## INSTRUCTIONS TO FOLLOW
Lift out, unaltered, the lines of the material below between the line holding "Baucau, Maliana no Dili." and the line holding "Välkommen! Vi är", counting both.

Content starts

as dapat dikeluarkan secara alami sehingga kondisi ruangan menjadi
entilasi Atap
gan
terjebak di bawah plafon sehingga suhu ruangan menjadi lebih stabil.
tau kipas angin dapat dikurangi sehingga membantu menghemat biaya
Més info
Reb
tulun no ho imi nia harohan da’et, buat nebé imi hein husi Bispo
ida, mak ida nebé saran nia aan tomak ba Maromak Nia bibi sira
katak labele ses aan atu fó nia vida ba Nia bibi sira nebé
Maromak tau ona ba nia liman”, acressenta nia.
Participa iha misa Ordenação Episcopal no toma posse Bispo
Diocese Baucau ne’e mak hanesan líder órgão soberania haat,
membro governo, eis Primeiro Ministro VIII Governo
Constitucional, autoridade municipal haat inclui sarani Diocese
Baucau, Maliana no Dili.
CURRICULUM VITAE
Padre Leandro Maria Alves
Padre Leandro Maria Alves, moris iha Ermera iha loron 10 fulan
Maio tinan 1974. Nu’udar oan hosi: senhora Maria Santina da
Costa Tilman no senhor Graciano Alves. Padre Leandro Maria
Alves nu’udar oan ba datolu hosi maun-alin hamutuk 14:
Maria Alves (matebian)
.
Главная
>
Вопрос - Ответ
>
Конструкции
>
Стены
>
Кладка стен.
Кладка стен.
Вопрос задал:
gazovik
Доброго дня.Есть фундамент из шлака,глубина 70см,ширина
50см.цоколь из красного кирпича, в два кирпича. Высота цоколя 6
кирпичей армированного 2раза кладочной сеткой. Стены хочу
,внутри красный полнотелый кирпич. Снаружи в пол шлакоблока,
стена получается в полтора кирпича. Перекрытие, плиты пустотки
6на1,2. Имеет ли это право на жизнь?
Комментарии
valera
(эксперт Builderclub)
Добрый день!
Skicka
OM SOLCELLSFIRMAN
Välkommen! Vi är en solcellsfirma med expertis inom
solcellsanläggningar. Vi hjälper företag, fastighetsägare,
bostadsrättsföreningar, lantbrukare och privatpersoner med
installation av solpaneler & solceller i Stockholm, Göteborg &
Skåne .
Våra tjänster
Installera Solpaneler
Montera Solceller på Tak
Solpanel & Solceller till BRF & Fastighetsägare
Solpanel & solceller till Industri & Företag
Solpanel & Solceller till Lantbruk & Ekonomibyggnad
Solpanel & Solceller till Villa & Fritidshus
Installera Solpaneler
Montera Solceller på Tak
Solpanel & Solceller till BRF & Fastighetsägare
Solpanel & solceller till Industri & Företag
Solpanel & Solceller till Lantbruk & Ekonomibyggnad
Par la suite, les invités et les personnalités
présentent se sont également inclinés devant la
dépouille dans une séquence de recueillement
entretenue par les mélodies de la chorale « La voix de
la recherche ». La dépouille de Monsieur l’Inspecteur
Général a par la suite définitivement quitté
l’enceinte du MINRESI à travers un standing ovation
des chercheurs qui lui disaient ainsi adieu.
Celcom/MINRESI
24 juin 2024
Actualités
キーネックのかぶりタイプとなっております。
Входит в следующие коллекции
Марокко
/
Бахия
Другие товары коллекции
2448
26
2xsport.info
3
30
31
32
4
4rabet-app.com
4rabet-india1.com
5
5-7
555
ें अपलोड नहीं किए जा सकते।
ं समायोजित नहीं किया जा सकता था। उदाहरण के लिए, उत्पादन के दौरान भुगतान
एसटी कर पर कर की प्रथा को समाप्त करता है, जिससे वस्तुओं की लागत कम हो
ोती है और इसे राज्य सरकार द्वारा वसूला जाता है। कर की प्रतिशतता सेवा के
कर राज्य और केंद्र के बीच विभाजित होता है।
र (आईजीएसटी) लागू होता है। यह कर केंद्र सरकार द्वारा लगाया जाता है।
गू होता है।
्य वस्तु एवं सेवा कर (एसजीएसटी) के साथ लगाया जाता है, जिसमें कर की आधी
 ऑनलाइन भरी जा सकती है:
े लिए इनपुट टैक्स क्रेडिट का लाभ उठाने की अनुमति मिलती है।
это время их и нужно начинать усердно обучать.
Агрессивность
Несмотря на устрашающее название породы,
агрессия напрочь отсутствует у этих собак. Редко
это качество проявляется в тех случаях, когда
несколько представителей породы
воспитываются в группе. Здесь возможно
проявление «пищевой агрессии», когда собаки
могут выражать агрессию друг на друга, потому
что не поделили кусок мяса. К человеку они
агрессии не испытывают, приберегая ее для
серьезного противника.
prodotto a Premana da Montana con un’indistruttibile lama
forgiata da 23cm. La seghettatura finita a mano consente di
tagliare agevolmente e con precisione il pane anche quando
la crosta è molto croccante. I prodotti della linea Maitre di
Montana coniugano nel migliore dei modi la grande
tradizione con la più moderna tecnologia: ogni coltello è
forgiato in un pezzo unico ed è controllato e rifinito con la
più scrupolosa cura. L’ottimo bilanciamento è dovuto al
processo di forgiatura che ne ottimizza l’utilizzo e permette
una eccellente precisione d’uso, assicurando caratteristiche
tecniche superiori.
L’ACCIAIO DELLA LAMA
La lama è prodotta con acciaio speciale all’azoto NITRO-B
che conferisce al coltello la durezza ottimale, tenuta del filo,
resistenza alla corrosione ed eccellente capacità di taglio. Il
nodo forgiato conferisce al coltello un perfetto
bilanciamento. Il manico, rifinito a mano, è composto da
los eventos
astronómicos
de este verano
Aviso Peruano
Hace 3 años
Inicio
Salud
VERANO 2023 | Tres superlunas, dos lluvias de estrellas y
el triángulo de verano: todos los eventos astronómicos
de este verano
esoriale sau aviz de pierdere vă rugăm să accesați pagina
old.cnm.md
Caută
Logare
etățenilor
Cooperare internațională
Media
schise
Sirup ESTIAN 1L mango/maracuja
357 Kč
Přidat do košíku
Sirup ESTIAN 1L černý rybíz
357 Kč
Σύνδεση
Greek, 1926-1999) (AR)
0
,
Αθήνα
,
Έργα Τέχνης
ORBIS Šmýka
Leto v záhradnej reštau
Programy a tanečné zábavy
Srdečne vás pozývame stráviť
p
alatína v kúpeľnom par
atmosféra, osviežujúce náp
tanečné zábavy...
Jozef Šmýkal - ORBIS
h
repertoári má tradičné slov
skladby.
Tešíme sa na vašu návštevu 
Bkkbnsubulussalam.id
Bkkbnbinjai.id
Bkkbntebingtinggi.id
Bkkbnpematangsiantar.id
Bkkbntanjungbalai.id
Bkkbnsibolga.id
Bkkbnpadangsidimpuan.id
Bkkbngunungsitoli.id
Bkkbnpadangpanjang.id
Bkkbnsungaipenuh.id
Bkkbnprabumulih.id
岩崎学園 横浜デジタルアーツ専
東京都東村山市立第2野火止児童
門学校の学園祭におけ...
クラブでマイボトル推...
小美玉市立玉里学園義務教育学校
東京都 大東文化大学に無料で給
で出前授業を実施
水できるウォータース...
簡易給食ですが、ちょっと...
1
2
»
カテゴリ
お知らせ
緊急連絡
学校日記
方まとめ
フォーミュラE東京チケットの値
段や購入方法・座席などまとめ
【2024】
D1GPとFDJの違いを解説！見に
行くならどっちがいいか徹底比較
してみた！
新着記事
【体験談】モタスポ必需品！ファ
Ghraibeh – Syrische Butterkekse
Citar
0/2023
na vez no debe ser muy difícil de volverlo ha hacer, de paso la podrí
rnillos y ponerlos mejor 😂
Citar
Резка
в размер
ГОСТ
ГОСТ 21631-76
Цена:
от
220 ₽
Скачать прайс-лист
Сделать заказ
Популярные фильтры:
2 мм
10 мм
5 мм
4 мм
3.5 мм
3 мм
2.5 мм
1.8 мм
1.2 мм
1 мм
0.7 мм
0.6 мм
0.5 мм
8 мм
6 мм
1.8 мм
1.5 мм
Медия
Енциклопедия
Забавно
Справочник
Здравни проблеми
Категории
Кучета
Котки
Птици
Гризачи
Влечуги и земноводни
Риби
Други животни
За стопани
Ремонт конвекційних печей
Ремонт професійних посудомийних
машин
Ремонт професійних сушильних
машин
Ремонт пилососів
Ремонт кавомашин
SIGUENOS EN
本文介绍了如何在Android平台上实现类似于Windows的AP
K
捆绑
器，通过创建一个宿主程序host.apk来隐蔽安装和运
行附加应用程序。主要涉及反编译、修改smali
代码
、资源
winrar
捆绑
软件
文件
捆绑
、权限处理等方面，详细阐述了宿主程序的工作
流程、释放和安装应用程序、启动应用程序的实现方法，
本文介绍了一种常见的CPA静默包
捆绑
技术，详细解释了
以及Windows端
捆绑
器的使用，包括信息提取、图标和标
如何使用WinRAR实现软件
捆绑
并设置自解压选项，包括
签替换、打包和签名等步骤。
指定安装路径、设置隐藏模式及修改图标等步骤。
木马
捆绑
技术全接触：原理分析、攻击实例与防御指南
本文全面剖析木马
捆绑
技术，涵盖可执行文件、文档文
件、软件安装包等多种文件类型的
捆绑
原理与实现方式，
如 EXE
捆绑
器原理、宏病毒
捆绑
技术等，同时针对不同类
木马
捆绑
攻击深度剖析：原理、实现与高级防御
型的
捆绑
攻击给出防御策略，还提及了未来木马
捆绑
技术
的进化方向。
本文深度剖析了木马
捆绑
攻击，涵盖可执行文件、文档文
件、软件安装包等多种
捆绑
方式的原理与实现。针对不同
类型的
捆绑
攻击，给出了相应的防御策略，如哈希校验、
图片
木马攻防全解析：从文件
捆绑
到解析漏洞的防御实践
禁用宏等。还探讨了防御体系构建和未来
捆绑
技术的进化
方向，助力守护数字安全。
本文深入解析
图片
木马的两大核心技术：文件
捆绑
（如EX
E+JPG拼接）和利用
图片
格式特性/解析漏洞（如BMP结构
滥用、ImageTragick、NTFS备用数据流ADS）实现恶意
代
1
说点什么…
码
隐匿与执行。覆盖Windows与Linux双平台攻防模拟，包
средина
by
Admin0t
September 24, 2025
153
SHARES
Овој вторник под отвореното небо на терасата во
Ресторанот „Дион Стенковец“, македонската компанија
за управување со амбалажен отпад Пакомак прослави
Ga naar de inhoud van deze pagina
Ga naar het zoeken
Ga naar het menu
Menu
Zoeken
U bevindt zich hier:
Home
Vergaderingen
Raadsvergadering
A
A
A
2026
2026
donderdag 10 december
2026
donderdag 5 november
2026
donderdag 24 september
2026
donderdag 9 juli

Content ends

## RESULT
Baucau, Maliana no Dili.
CURRICULUM VITAE
Padre Leandro Maria Alves
Padre Leandro Maria Alves, moris iha Ermera iha loron 10 fulan
Maio tinan 1974. Nu’udar oan hosi: senhora Maria Santina da
Costa Tilman no senhor Graciano Alves. Padre Leandro Maria
Alves nu’udar oan ba datolu hosi maun-alin hamutuk 14:
Maria Alves (matebian)
.
Главная
>
Вопрос - Ответ
>
Конструкции
>
Стены
>
Кладка стен.
Кладка стен.
Вопрос задал:
gazovik
Доброго дня.Есть фундамент из шлака,глубина 70см,ширина
50см.цоколь из красного кирпича, в два кирпича. Высота цоколя 6
кирпичей армированного 2раза кладочной сеткой. Стены хочу
,внутри красный полнотелый кирпич. Снаружи в пол шлакоблока,
стена получается в полтора кирпича. Перекрытие, плиты пустотки
6на1,2. Имеет ли это право на жизнь?
Комментарии
valera
(эксперт Builderclub)
Добрый день!
Skicka
OM SOLCELLSFIRMAN
Välkommen! Vi är en solcellsfirma med expertis inom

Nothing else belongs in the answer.